Recommandations Générales :Pour un snorkeling serein, il est souvent préférable de privilégier les matinées, surtout en haute saison, afin d'éviter la foule et de profiter d'une eau plus calme. Il est également recommandé d'apporter son propre équipement, car la location sur place n'est pas toujours fiable.
La Menace du Blanchiment : Un Enjeu Global et Local
Malgré la résilience remarquable des coraux du Golfe Persique, les récifs coralliens du sud du golfe Persique subissent un blanchiment massif, mettant en péril cet écosystème vital. Les spécialistes tirent la sonnette d'alarme, car les températures marines ont dépassé les 36°C, affectant gravement la région d'Abu Dhabi à Umm Al Quwain et d'autres zones normalement plus fraîches. Ce blanchiment s'est intensifié lorsque les vents, qui contribuent habituellement à refroidir les eaux, se sont soudainement calmés. Le blanchiment est qualifié de "presque total" entre Abu Dhabi et Umm Al Quwain.

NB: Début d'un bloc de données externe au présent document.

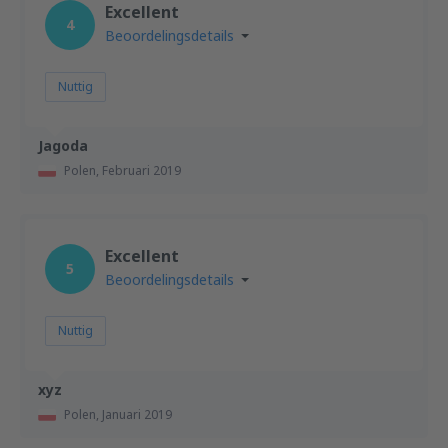
Excellent
4
Beoordelingsdetails
Nuttig
Jagoda
Polen,
Februari 2019
Excellent
5
Beoordelingsdetails
Nuttig
xyz
Polen,
Januari 2019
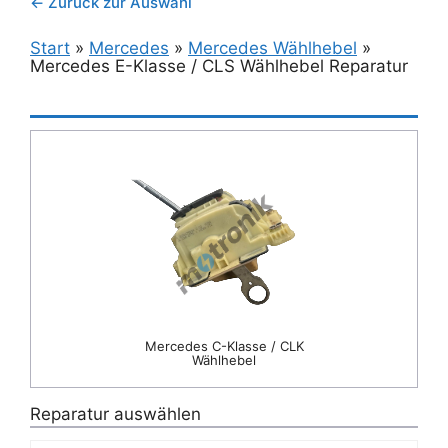
← Zurück zur Auswahl
Start
»
Mercedes
»
Mercedes Wählhebel
»
Mercedes E-Klasse / CLS Wählhebel Reparatur
Mercedes C-Klasse / CLK
Wählhebel
Reparatur auswählen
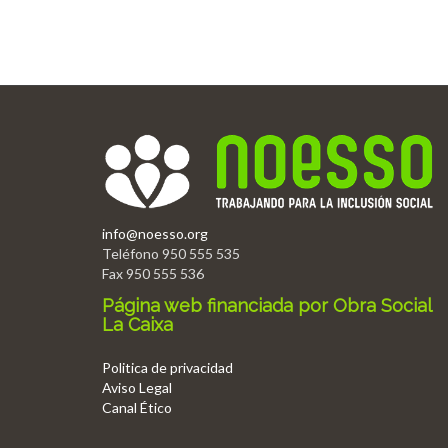
info@noesso.org
Teléfono 950 555 535
Fax 950 555 536
Página web financiada por Obra Social
La Caixa
Politica de privacidad
Aviso Legal
Canal Ético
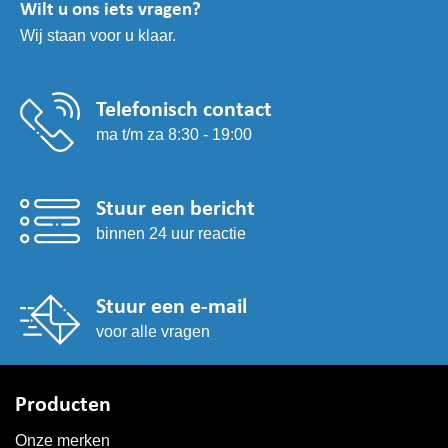
Wilt u ons iets vragen?
gekozen
Wij staan voor u klaar.
worden
op
de
productpagina
Telefonisch contact
ma t/m za 8:30 - 19:00
Stuur een bericht
binnen 24 uur reactie
Stuur een e-mail
voor alle vragen
Producten
Onze merken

Les récifs coralliens, bien que ne représentant que 0,2% de la surface des océans, abritent 30% des espèces marines et jouent un rôle crucial dans la survie d’un grand nombre d’espèces marines. Ils contribuent au bien-être de près d'un milliard de personnes à travers le monde et jouent un rôle important dans la lutte contre le réchauffement climatique. Leur destruction aurait des conséquences désastreuses, tant pour l'environnement que pour les communautés humaines qui en dépendent.

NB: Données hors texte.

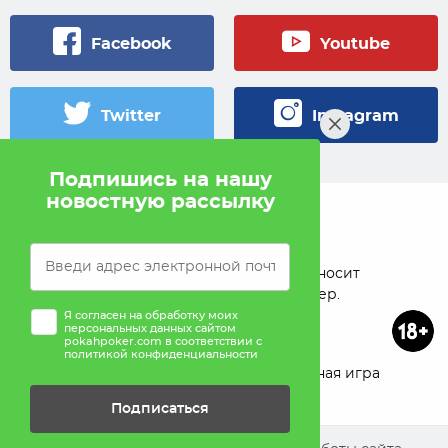
Facebook
Youtube
Twitter
Instagram
Подпишись на нашу
новостную рассылку
© 2005 — 2026 Pokahlv.com
Pokah не проводит игры на деньги. Сайт носит
исключительно информационный характер.
Я согласен на обработку моих
персональных данных сайтом
pokahpoker.com в соответствии с
политикой конфиденциальности
О проекте
Реклама
Ответственная игра
Подписаться
Помощь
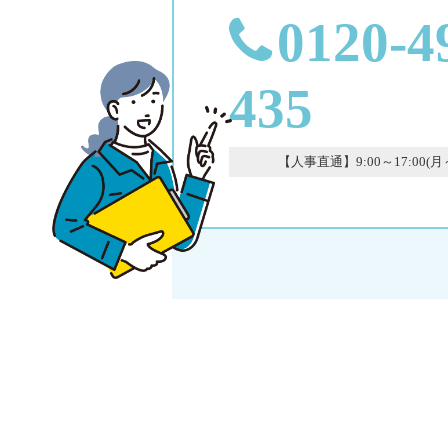
0120-4
435
【人事直通】9:00～17:00(月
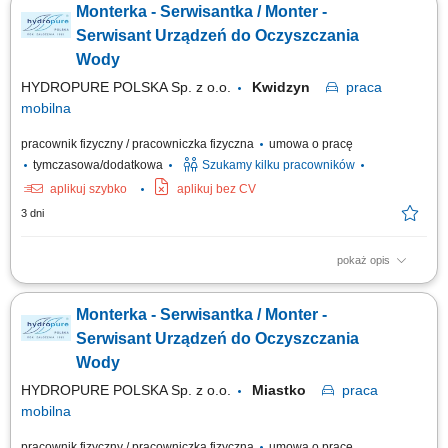
Monterka - Serwisantka / Monter -
Serwisant Urządzeń do Oczyszczania
Wody
HYDROPURE POLSKA Sp. z o.o.
Kwidzyn
praca
mobilna
pracownik fizyczny / pracowniczka fizyczna
umowa o pracę
tymczasowa/dodatkowa
Szukamy kilku pracowników
aplikuj szybko
aplikuj bez CV
3 dni
pokaż opis
Zadania w pracy: Instalacje systemów filtracji wody, Bieżąca obsługa
klientów, Wykonywanie napraw gwarancyjnych.
Monterka - Serwisantka / Monter -
Serwisant Urządzeń do Oczyszczania
Wody
HYDROPURE POLSKA Sp. z o.o.
Miastko
praca
mobilna
pracownik fizyczny / pracowniczka fizyczna
umowa o pracę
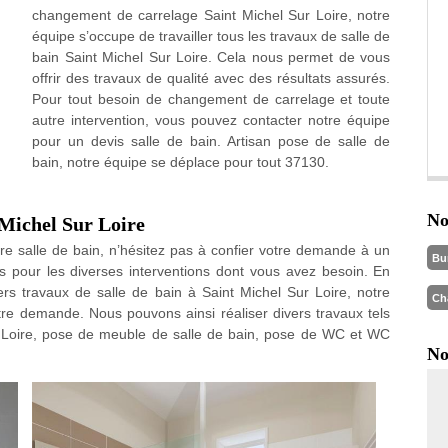
changement de carrelage Saint Michel Sur Loire, notre
équipe s’occupe de travailler tous les travaux de salle de
bain Saint Michel Sur Loire. Cela nous permet de vous
offrir des travaux de qualité avec des résultats assurés.
Pour tout besoin de changement de carrelage et toute
autre intervention, vous pouvez contacter notre équipe
pour un devis salle de bain. Artisan pose de salle de
bain, notre équipe se déplace pour tout 37130.
No
 Michel Sur Loire
re salle de bain, n’hésitez pas à confier votre demande à un
Bu
es pour les diverses interventions dont vous avez besoin. En
ers travaux de salle de bain à Saint Michel Sur Loire, notre
Ch
re demande. Nous pouvons ainsi réaliser divers travaux tels
 Loire, pose de meuble de salle de bain, pose de WC et WC
No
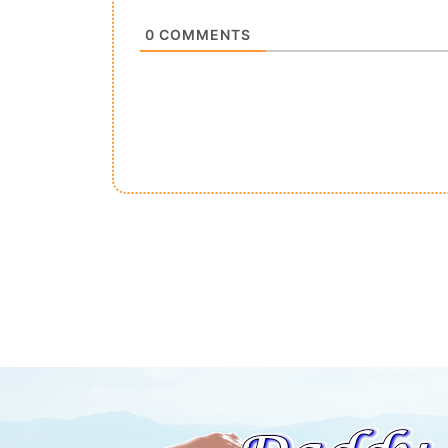
0
COMMENTS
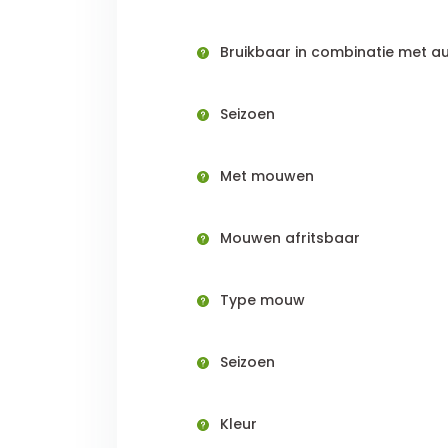
Bruikbaar in combinatie met au
Seizoen
Met mouwen
Mouwen afritsbaar
Type mouw
Seizoen
Kleur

Ces menaces ne sont pas spécifiques au Golfe. Les récifs subissent globalement les agressions des activités humaines telles que la surpêche, le tourisme non durable, l'urbanisation et le changement climatique. L'étoile de mer Acanthaster planci, surnommée "couronne d'épines", qui se nourrit des coraux, connaît des proliférations massives depuis quelques années, potentiellement liées au réchauffement climatique et à la pollution, et peut détruire entièrement un récif.